What the task requires
Copy out exactly the lines spanning the line with "antation of the Nat" to the line with "with the phone itself.", inclusive, from the data underneath, with no pictures.

[Stored entries]

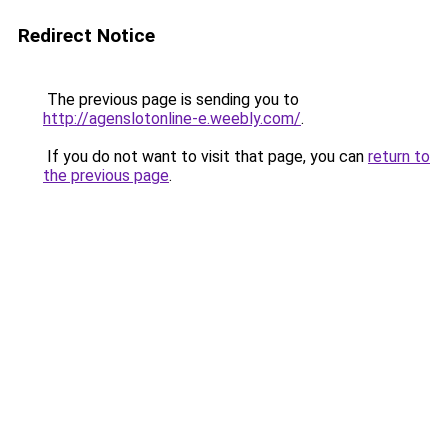
Redirect Notice
The previous page is sending you to
http://agenslotonline-e.weebly.com/
.
If you do not want to visit that page, you can
return to
the previous page
.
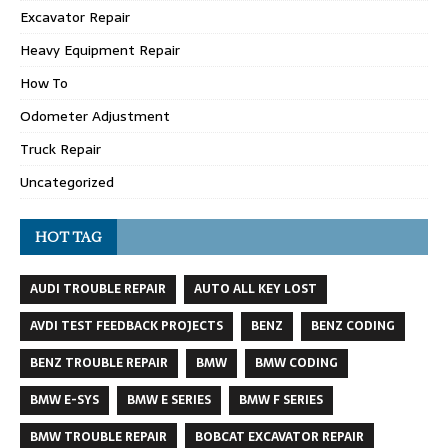
Excavator Repair
Heavy Equipment Repair
How To
Odometer Adjustment
Truck Repair
Uncategorized
HOT TAG
AUDI TROUBLE REPAIR
AUTO ALL KEY LOST
AVDI TEST FEEDBACK PROJECTS
BENZ
BENZ CODING
BENZ TROUBLE REPAIR
BMW
BMW CODING
BMW E-SYS
BMW E SERIES
BMW F SERIES
BMW TROUBLE REPAIR
BOBCAT EXCAVATOR REPAIR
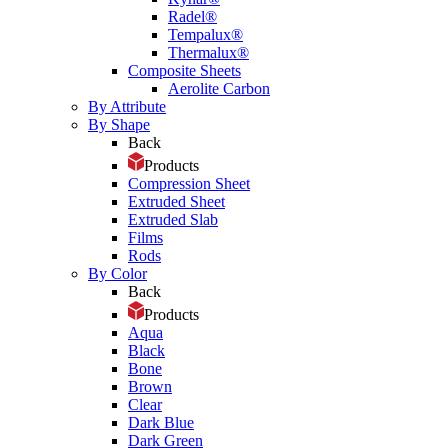
Radel®
Tempalux®
Thermalux®
Composite Sheets
Aerolite Carbon
By Attribute
By Shape
Back
Products
Compression Sheet
Extruded Sheet
Extruded Slab
Films
Rods
By Color
Back
Products
Aqua
Black
Bone
Brown
Clear
Dark Blue
Dark Green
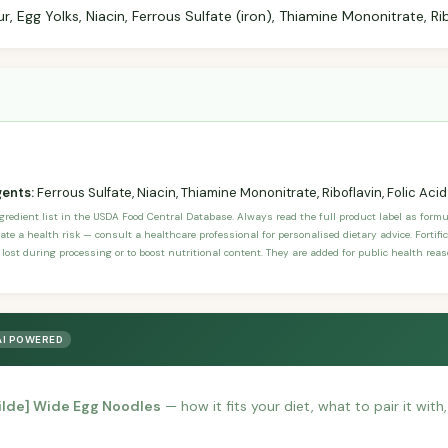
 Egg Yolks, Niacin, Ferrous Sulfate (iron), Thiamine Mononitrate, Ribo
gents:
Ferrous Sulfate, Niacin, Thiamine Mononitrate, Riboflavin, Folic Acid
ngredient list in the USDA Food Central Database. Always read the full product label as form
ate a health risk — consult a healthcare professional for personalised dietary advice. Fortif
 lost during processing or to boost nutritional content. They are added for public health rea
AI POWERED
tilde] Wide Egg Noodles
— how it fits your diet, what to pair it wit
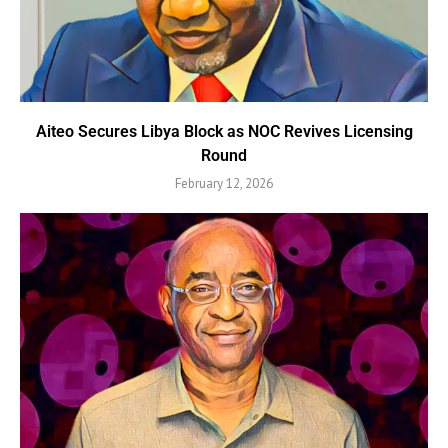
Aiteo Secures Libya Block as NOC Revives Licensing
Round
February 12, 2026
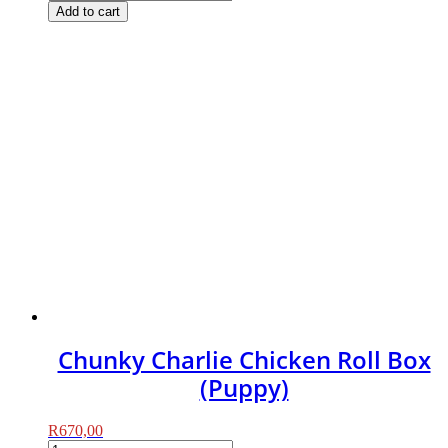
Charlie
Add to cart
Chicken
Roll
Box
quantity
Chunky Charlie Chicken Roll Box
(Puppy)
R
670,00
Chunky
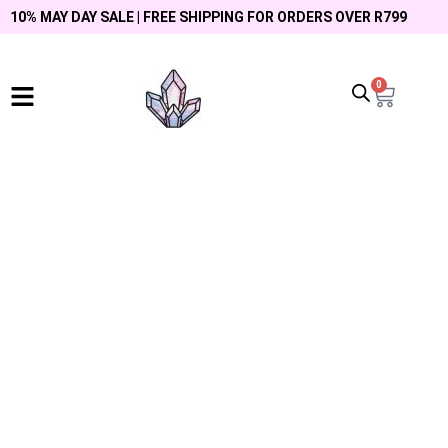
10% MAY DAY SALE | FREE SHIPPING FOR ORDERS OVER R799
0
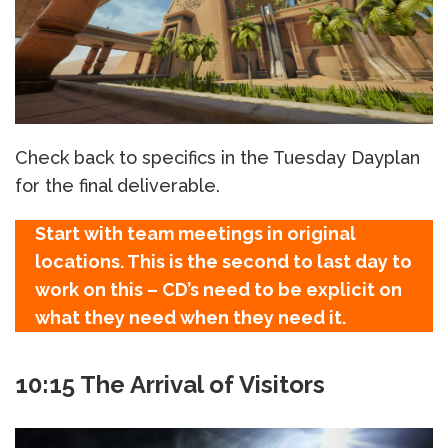
Check back to specifics in the Tuesday Dayplan
for the final deliverable.
Start with team meetings in original
locations. This is the second to last day to
work on this – CD’s need to be explicit on
what they need when they need it.
10:15 The Arrival of Visitors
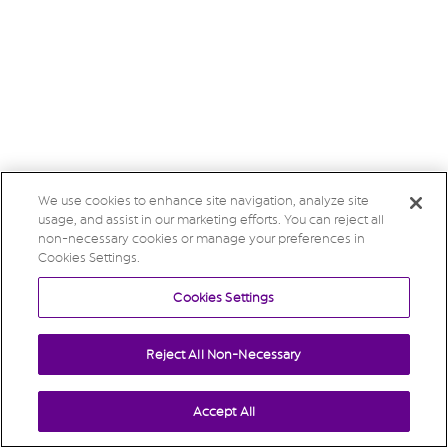
We use cookies to enhance site navigation, analyze site
usage, and assist in our marketing efforts. You can reject all
non-necessary cookies or manage your preferences in
Cookies Settings.
Cookies Settings
Reject All Non-Necessary
Accept All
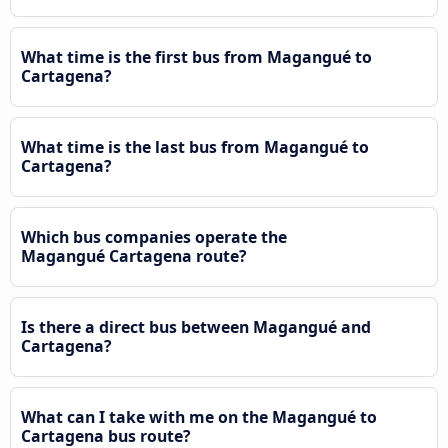
What time is the first bus from Magangué to
Cartagena?
What time is the last bus from Magangué to
Cartagena?
Which bus companies operate the
Magangué Cartagena route?
Is there a direct bus between Magangué and
Cartagena?
What can I take with me on the Magangué to
Cartagena bus route?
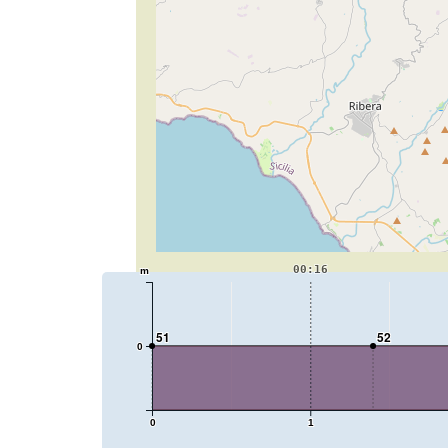
00:16
m
51
52
0
0
1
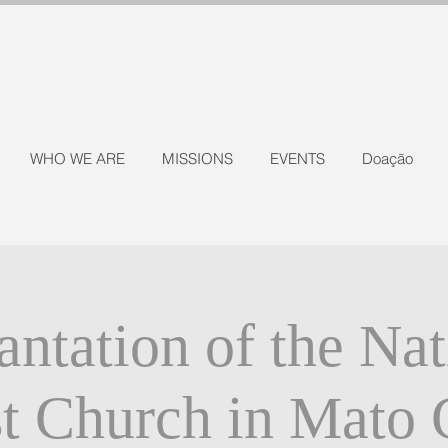
WHO WE ARE
MISSIONS
EVENTS
Doação
antation of the Nat
st Church in Mato 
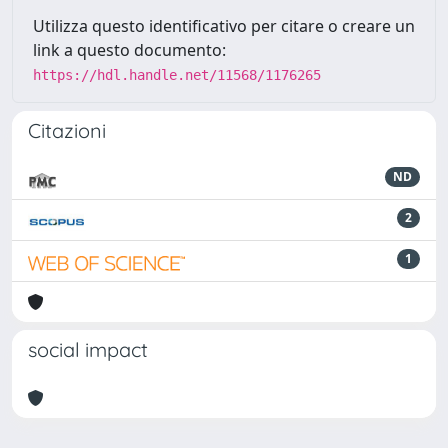
Utilizza questo identificativo per citare o creare un
link a questo documento:
https://hdl.handle.net/11568/1176265
Citazioni
ND
2
1
social impact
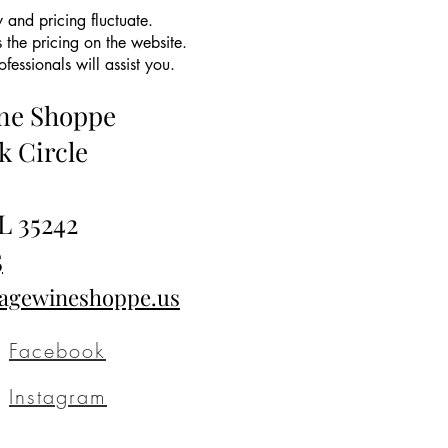
 and pricing fluctuate.
 the pricing on the website.
essionals will assist you.
ine Shoppe
k Circle
L 35242
5
tagewineshoppe.us
Facebook
Instagram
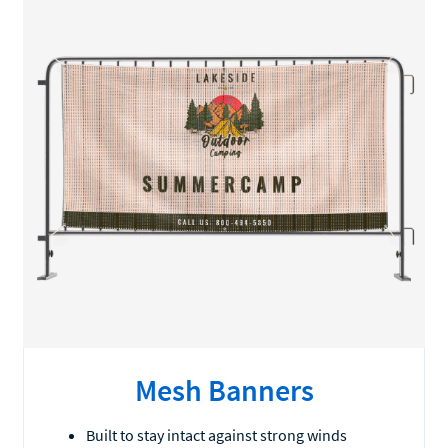
Mesh Banners
Built to stay intact against strong winds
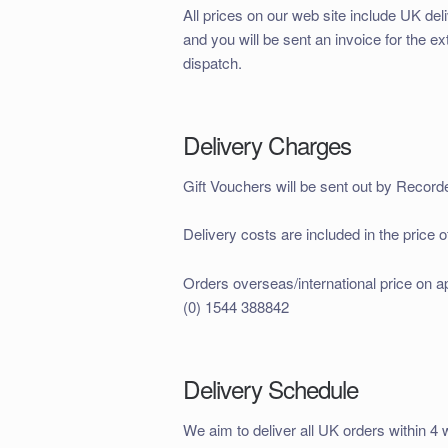
All prices on our web site include UK del
and you will be sent an invoice for the ex
dispatch.
Delivery Charges
Gift Vouchers will be sent out by Record
Delivery costs are included in the price o
Orders overseas/international price on 
(0) 1544 388842
Delivery Schedule
We aim to deliver all UK orders within 4 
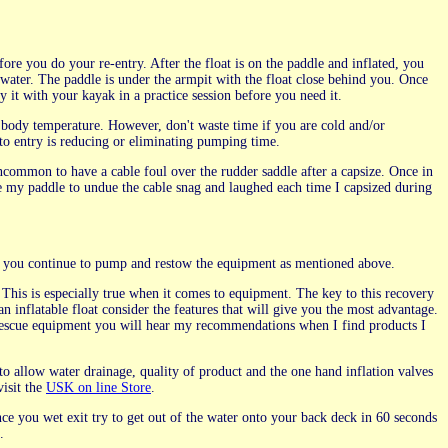
re you do your re-entry. After the float is on the paddle and inflated, you
 water. The paddle is under the armpit with the float close behind you. Once
y it with your kayak in a practice session before you need it.
r body temperature. However, don't waste time if you are cold and/or
to entry is reducing or eliminating pumping time.
ncommon to have a cable foul over the rudder saddle after a capsize. Once in
use my paddle to undue the cable snag and laughed each time I capsized during
ght you continue to pump and restow the equipment as mentioned above.
 This is especially true when it comes to equipment. The key to this recovery
n inflatable float consider the features that will give you the most advantage.
rescue equipment you will hear my recommendations when I find products I
 allow water drainage, quality of product and the one hand inflation valves
visit the
USK on line Store
.
ce you wet exit try to get out of the water onto your back deck in 60 seconds
.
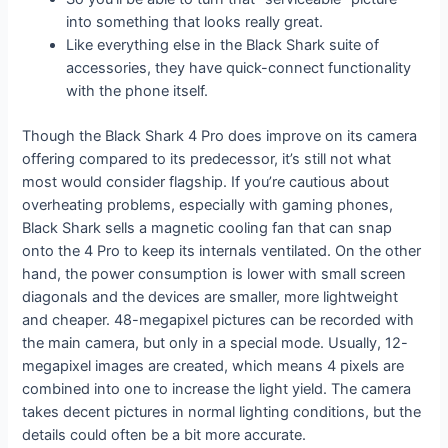
into something that looks really great.
Like everything else in the Black Shark suite of
accessories, they have quick-connect functionality
with the phone itself.
Though the Black Shark 4 Pro does improve on its camera
offering compared to its predecessor, it’s still not what
most would consider flagship. If you’re cautious about
overheating problems, especially with gaming phones,
Black Shark sells a magnetic cooling fan that can snap
onto the 4 Pro to keep its internals ventilated. On the other
hand, the power consumption is lower with small screen
diagonals and the devices are smaller, more lightweight
and cheaper. 48-megapixel pictures can be recorded with
the main camera, but only in a special mode. Usually, 12-
megapixel images are created, which means 4 pixels are
combined into one to increase the light yield. The camera
takes decent pictures in normal lighting conditions, but the
details could often be a bit more accurate.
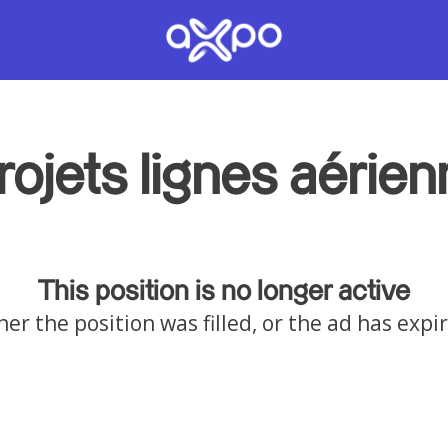
rojets lignes aérie
This position is no longer active
her the position was filled, or the ad has expi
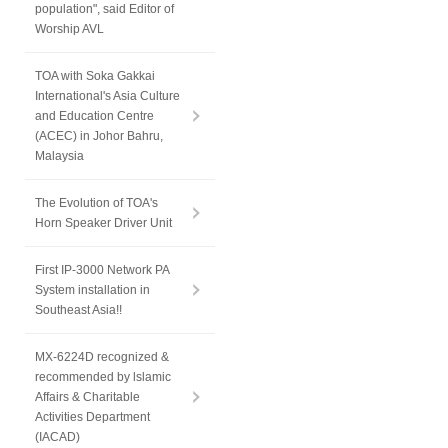
population", said Editor of
Worship AVL
TOA with Soka Gakkai
International's Asia Culture
and Education Centre
(ACEC) in Johor Bahru,
Malaysia
The Evolution of TOA's
Horn Speaker Driver Unit
First IP-3000 Network PA
System installation in
Southeast Asia!!
MX-6224D recognized &
recommended by lslamic
Affairs & Charitable
Activities Department
(IACAD)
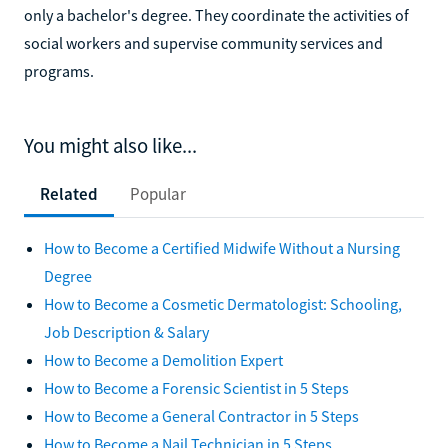
only a bachelor's degree. They coordinate the activities of
social workers and supervise community services and
programs.
You might also like...
Related
Popular
How to Become a Certified Midwife Without a Nursing
Degree
How to Become a Cosmetic Dermatologist: Schooling,
Job Description & Salary
How to Become a Demolition Expert
How to Become a Forensic Scientist in 5 Steps
How to Become a General Contractor in 5 Steps
How to Become a Nail Technician in 5 Steps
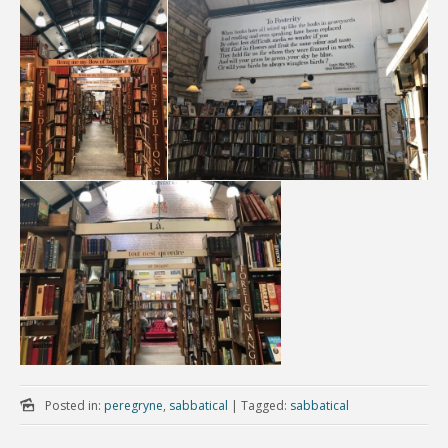
Posted in:
peregryne
,
sabbatical
|
Tagged:
sabbatical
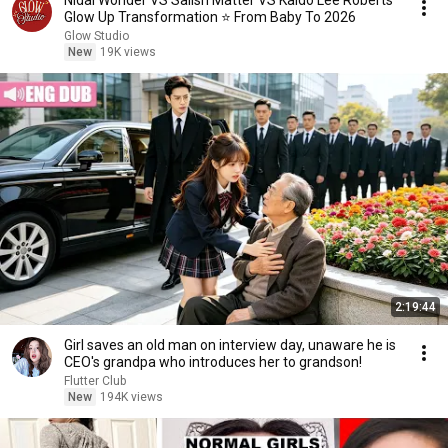
Nidal Wonder VS Salish Matter VS Kaido Lee Roberts
Glow Up Transformation ⭐ From Baby To 2026
Glow Studio
New
19K views
2:19:44
Girl saves an old man on interview day, unaware he is
CEO's grandpa who introduces her to grandson!
Flutter Club
New
194K views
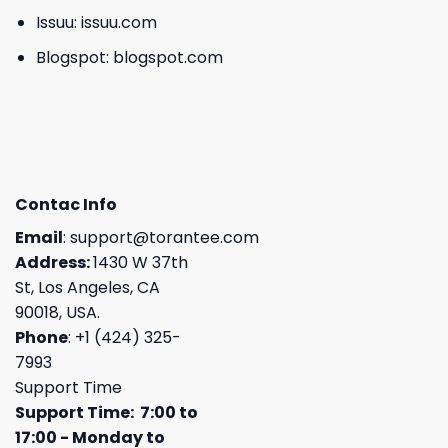
Issuu:
issuu.com
Blogspot:
blogspot.com
Contac Info
Email
:
support@torantee.com
Address:
1430 W 37th
St, Los Angeles, CA
90018, USA.
Phone
: +1 (424) 325-
7993
Support Time
Support Time: 7:00 to
17:00 - Monday to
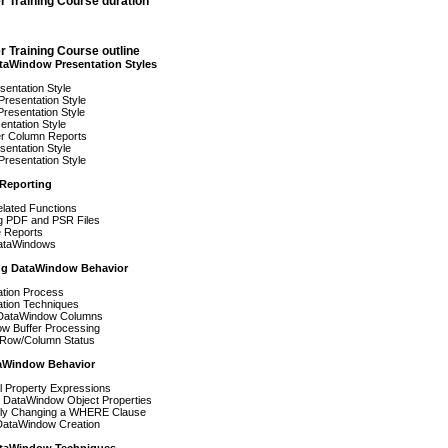
r Training Course duration
 Training Course outline
aWindow Presentation Styles
entation Style
resentation Style
resentation Style
ntation Style
r Column Reports
entation Style
Presentation Style
Reporting
elated Functions
g PDF and PSR Files
 Reports
ataWindows
ng DataWindow Behavior
ation Process
ation Techniques
 DataWindow Columns
w Buffer Processing
Row/Column Status
aWindow Behavior
l Property Expressions
 DataWindow Object Properties
ly Changing a WHERE Clause
ataWindow Creation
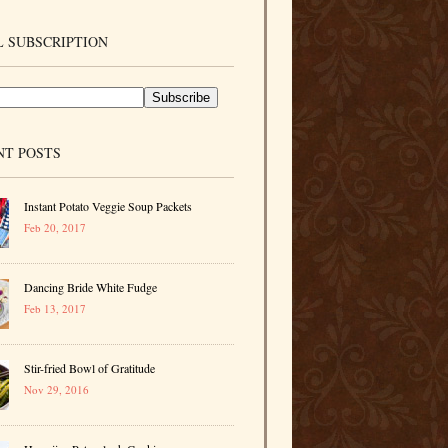
 SUBSCRIPTION
NT POSTS
Instant Potato Veggie Soup Packets
Feb 20, 2017
Dancing Bride White Fudge
Feb 13, 2017
Stir-fried Bowl of Gratitude
Nov 29, 2016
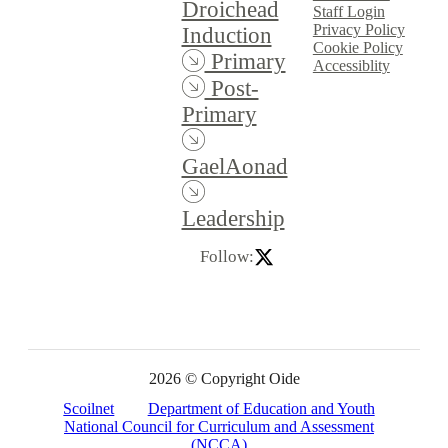
Droichead
Staff Login
Privacy Policy
Induction
Cookie Policy
Primary
Accessiblity
Post-
Primary
GaelAonad
Leadership
Follow:
2026 © Copyright Oide
Scoilnet
Department of Education and Youth
National Council for Curriculum and Assessment
(NCCA)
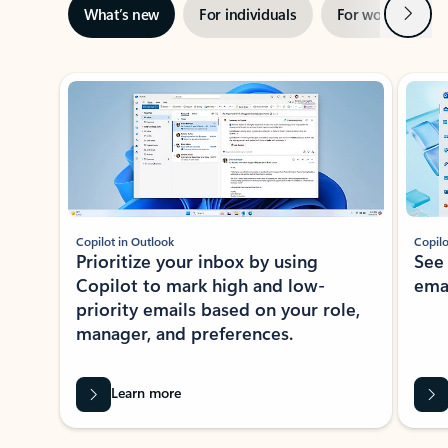
Next
What’s new
For individuals
For work
Ti
Showing slide 1 of 3
Copilot in Outlook
Copilo
Prioritize your inbox by using
See
Copilot to mark high and low-
ema
priority emails based on your role,
manager, and preferences.
Learn more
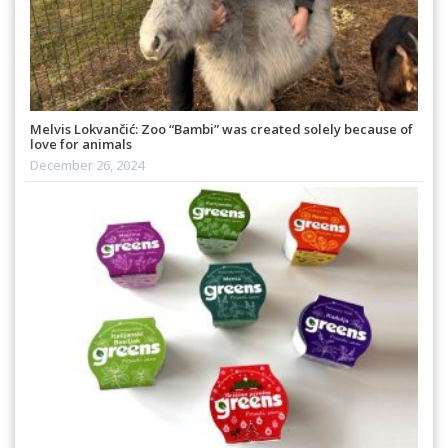
Melvis Lokvančić: Zoo “Bambi” was created solely because of
love for animals
December 26, 2024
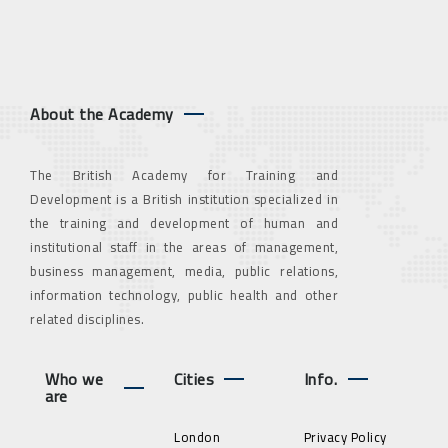
About the Academy
The British Academy for Training and
Development is a British institution specialized in
the training and development of human and
institutional staff in the areas of management,
business management, media, public relations,
information technology, public health and other
related disciplines.
Who we
Cities
Info.
are
London
Privacy Policy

Result for this exercise
antation of the Nat
st Church in Mato 
Utilizza questo identificativo per citare o creare un
link a questo documento:
https://hdl.handle.net/11568/1176265
Citazioni
ND
2
1
social impact
 and pricing fluctuate.
 the pricing on the website.
essionals will assist you.
ine Shoppe
k Circle
L 35242
5
tagewineshoppe.us
Facebook
Instagram
Mesh Banners
Built to stay intact against strong winds
All prices on our web site include UK del
and you will be sent an invoice for the ex
dispatch.
Delivery Charges
Gift Vouchers will be sent out by Record
Delivery costs are included in the price o
Orders overseas/international price on 
(0) 1544 388842
Delivery Schedule
We aim to deliver all UK orders within 4 
re you do your re-entry. After the float is on the paddle and inflated, you
 water. The paddle is under the armpit with the float close behind you. Once
y it with your kayak in a practice session before you need it.
r body temperature. However, don't waste time if you are cold and/or
to entry is reducing or eliminating pumping time.
ncommon to have a cable foul over the rudder saddle after a capsize. Once in
use my paddle to undue the cable snag and laughed each time I capsized during
ght you continue to pump and restow the equipment as mentioned above.
 This is especially true when it comes to equipment. The key to this recovery
n inflatable float consider the features that will give you the most advantage.
rescue equipment you will hear my recommendations when I find products I
 allow water drainage, quality of product and the one hand inflation valves
visit the
USK on line Store
.
ce you wet exit try to get out of the water onto your back deck in 60 seconds
.
into something that looks really great.
Like everything else in the Black Shark suite of
accessories, they have quick-connect functionality
with the phone itself.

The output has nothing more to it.